The viral power of social media

A few days ago I was a witness to the power a few people can wield over a big issue as I participated in a discussion in one of my Linkedin groups (On Startups). I was attracted to the discussion “Chase hates small business” and posted a comment because, like the originator of the conversation, I, too, have been disturbed by the credit card companies’ policies of increasing their interest rates by up to 24.99% and decreasing credit limits even for their good customers with good credit ratings who pay their bill on time.  This after receiving huge government bailouts and posting record profits.

Apparently a lot of people feel strongly about this issue: over a 24-hour period, the conversation went at the speed of light from complaints and commiseration to action.
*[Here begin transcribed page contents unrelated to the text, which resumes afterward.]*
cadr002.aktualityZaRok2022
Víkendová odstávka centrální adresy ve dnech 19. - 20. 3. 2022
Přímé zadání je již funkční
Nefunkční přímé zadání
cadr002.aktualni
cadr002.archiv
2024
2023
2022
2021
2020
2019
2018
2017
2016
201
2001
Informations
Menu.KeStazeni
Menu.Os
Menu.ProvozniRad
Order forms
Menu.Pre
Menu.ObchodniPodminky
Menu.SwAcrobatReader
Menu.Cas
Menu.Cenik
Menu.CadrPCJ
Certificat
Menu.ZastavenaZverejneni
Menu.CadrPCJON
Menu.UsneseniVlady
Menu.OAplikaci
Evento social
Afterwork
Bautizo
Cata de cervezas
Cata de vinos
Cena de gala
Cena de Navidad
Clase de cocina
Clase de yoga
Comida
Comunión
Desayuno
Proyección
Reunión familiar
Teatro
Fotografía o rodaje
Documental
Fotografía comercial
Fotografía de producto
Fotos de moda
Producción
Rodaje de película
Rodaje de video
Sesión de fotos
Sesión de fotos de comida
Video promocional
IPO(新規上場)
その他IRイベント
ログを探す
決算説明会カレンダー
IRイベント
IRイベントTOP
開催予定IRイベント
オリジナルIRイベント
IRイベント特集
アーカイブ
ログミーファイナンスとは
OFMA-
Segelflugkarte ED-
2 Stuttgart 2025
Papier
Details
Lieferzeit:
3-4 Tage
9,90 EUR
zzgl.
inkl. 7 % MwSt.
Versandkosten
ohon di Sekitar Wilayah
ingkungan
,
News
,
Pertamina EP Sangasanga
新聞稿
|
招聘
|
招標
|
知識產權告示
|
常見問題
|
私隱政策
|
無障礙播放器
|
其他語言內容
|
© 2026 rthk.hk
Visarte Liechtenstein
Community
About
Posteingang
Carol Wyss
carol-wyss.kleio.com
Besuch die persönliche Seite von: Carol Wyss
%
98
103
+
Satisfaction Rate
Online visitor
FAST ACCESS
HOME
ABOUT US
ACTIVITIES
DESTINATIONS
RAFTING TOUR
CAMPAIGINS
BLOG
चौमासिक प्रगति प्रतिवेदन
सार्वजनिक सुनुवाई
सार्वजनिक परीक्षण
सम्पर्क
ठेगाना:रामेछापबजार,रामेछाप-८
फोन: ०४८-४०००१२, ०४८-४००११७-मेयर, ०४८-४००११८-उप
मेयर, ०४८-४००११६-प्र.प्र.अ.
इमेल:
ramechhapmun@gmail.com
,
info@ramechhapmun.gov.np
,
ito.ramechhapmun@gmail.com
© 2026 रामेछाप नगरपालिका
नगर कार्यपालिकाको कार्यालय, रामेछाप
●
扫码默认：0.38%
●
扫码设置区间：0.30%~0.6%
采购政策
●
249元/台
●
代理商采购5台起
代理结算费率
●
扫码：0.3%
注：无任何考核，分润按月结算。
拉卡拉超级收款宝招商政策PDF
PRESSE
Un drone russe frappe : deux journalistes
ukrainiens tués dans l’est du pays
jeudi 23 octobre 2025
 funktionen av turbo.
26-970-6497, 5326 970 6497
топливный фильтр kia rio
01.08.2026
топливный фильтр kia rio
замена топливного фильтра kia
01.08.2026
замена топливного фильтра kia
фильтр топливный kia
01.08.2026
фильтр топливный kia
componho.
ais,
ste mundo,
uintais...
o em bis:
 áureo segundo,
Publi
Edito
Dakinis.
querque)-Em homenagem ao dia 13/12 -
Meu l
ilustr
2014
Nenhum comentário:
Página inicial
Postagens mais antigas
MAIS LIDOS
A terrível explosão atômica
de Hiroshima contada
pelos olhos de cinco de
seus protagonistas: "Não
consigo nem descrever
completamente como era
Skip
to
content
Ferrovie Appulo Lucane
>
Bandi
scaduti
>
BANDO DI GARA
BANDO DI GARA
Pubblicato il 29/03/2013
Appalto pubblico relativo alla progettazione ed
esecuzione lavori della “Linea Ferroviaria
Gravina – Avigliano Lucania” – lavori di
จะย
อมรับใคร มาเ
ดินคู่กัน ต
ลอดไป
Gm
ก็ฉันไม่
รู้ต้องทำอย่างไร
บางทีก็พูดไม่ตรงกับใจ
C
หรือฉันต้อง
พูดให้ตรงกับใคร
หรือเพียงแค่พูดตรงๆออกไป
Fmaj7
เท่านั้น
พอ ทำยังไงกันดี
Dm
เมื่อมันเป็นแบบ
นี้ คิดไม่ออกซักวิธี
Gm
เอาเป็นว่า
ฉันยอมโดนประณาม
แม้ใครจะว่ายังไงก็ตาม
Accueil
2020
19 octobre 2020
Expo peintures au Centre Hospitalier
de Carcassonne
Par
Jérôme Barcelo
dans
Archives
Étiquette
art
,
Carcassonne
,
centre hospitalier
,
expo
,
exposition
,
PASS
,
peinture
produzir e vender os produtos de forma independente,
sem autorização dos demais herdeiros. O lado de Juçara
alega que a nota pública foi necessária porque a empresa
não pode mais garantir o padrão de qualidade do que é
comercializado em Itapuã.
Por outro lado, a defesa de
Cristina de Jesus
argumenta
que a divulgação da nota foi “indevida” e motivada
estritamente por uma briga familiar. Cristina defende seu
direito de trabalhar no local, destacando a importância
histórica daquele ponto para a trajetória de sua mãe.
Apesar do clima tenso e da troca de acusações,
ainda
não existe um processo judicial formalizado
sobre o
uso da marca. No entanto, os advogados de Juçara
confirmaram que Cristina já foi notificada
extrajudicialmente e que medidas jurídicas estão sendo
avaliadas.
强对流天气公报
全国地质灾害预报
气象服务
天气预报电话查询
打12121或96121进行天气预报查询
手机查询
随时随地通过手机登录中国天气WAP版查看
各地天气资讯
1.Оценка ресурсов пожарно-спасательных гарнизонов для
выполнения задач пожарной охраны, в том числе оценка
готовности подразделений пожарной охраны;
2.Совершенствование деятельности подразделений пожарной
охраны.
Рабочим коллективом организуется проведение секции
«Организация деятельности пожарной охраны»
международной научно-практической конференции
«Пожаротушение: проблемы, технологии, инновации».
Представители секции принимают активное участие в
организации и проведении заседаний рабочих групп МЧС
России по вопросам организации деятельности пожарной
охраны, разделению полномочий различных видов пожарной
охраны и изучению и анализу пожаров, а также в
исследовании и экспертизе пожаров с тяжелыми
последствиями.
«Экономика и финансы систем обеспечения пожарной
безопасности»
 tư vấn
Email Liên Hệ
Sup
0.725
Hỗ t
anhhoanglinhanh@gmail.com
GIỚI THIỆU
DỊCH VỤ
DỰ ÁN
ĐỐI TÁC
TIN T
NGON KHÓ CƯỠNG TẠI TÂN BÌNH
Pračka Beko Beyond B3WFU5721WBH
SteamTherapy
Spurred on by the sharing of a home-made video posted on YouTube by Ann Minch , a handful of group members took the lead and began suggesting activities: the creation of a day without using credit cards, writing letters to the White House, creating a Cause page on Facebook, generating press releases and giving the cause a name: “Don’t Bank on Me”.  With over 200 posts and going strong, the cause had become a movement. At this writing, the organization is growing, committees are being formed through teleconferences, and a web sit is in development.

If you’d like to keep tabs on the action or become part of it, look for the web site launch or the Don’t Bank on Me group on Linkedin …and spread the word.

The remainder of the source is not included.